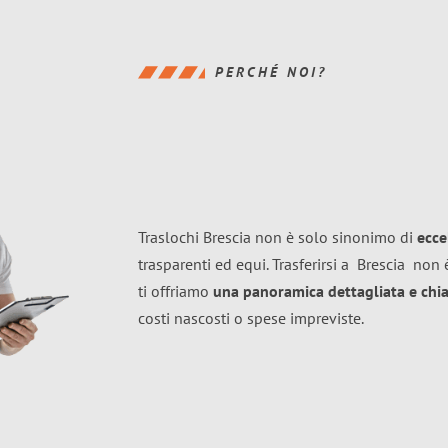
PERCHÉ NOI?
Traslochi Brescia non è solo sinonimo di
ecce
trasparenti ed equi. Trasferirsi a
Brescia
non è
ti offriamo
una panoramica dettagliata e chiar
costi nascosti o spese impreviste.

--

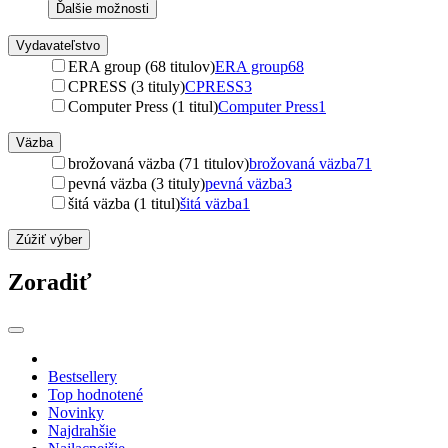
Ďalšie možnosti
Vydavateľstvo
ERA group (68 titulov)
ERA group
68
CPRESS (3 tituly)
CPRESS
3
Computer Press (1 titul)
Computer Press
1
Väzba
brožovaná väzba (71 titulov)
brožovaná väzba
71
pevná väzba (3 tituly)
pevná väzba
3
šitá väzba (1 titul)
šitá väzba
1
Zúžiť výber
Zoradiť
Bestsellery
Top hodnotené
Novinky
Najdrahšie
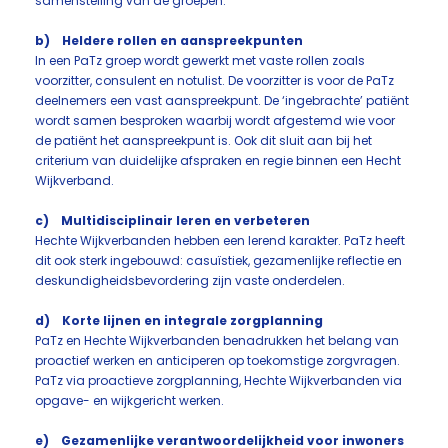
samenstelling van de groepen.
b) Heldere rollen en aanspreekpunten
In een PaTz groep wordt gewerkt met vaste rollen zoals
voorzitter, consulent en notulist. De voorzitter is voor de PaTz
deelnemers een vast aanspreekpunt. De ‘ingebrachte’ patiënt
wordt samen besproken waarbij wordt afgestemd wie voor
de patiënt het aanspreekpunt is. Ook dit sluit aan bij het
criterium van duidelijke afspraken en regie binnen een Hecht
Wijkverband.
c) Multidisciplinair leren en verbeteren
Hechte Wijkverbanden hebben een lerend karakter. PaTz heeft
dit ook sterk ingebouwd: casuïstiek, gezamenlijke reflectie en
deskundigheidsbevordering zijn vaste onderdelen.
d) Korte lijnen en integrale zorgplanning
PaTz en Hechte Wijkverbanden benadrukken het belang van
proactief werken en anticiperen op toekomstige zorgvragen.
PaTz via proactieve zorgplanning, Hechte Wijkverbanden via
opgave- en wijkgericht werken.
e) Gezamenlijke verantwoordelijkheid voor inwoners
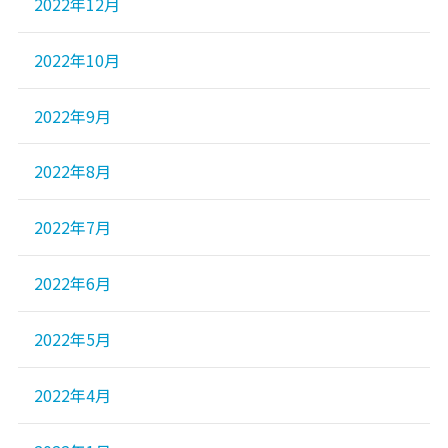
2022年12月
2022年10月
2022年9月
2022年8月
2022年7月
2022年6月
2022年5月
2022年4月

### Work item
What should come back is an exact copy of the lines above from the line with "CPRESS (3 tituly)" to the line with "PaTz en Hechte", both included, minus the pictures.

### Answer to this problem
CPRESS (3 tituly)
CPRESS
3
Computer Press (1 titul)
Computer Press
1
Väzba
brožovaná väzba (71 titulov)
brožovaná väzba
71
pevná väzba (3 tituly)
pevná väzba
3
šitá väzba (1 titul)
šitá väzba
1
Zúžiť výber
Zoradiť
Bestsellery
Top hodnotené
Novinky
Najdrahšie
samenstelling van de groepen.
b) Heldere rollen en aanspreekpunten
In een PaTz groep wordt gewerkt met vaste rollen zoals
voorzitter, consulent en notulist. De voorzitter is voor de PaTz
deelnemers een vast aanspreekpunt. De ‘ingebrachte’ patiënt
wordt samen besproken waarbij wordt afgestemd wie voor
de patiënt het aanspreekpunt is. Ook dit sluit aan bij het
criterium van duidelijke afspraken en regie binnen een Hecht
Wijkverband.
c) Multidisciplinair leren en verbeteren
Hechte Wijkverbanden hebben een lerend karakter. PaTz heeft
dit ook sterk ingebouwd: casuïstiek, gezamenlijke reflectie en
deskundigheidsbevordering zijn vaste onderdelen.
d) Korte lijnen en integrale zorgplanning
PaTz en Hechte Wijkverbanden benadrukken het belang van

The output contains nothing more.